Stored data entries
****************************************

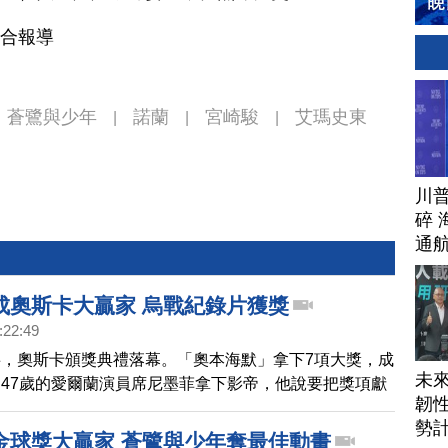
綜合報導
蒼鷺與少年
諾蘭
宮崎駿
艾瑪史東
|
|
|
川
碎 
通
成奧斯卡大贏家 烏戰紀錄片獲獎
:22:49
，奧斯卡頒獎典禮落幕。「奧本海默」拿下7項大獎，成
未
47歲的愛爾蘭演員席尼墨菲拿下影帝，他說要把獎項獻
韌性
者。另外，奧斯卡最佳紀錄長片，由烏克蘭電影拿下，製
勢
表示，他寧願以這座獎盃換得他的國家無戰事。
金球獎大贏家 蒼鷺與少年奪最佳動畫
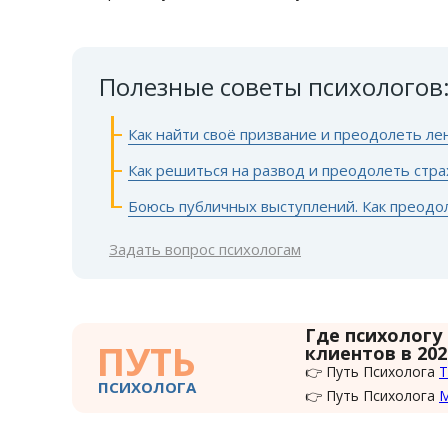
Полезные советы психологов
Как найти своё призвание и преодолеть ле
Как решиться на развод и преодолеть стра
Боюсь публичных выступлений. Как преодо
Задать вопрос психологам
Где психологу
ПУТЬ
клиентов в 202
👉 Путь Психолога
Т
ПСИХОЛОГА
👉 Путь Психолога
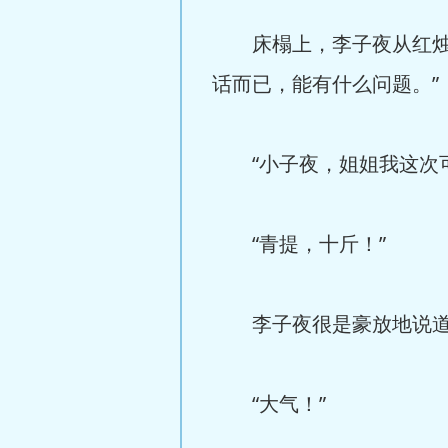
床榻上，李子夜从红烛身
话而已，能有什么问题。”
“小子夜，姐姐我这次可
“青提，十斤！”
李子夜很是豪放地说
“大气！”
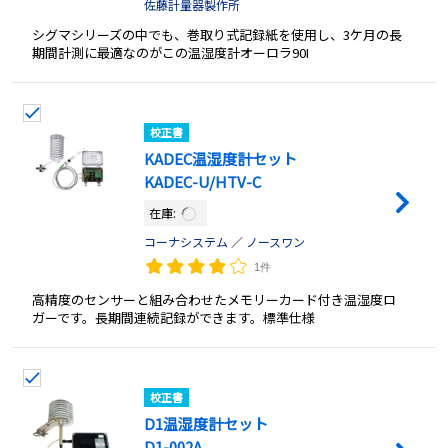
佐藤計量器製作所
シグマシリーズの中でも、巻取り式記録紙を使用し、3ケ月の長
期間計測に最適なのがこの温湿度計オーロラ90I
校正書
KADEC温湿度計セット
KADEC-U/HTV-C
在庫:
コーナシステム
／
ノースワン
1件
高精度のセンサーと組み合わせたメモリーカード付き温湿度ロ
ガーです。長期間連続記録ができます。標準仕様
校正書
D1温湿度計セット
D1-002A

****************************************

_Task to complete_
Only the lines containing the word "преодолеть" should be returned from the data above.

_Solution_
Как найти своё призвание и преодолеть ле
Как решиться на развод и преодолеть стра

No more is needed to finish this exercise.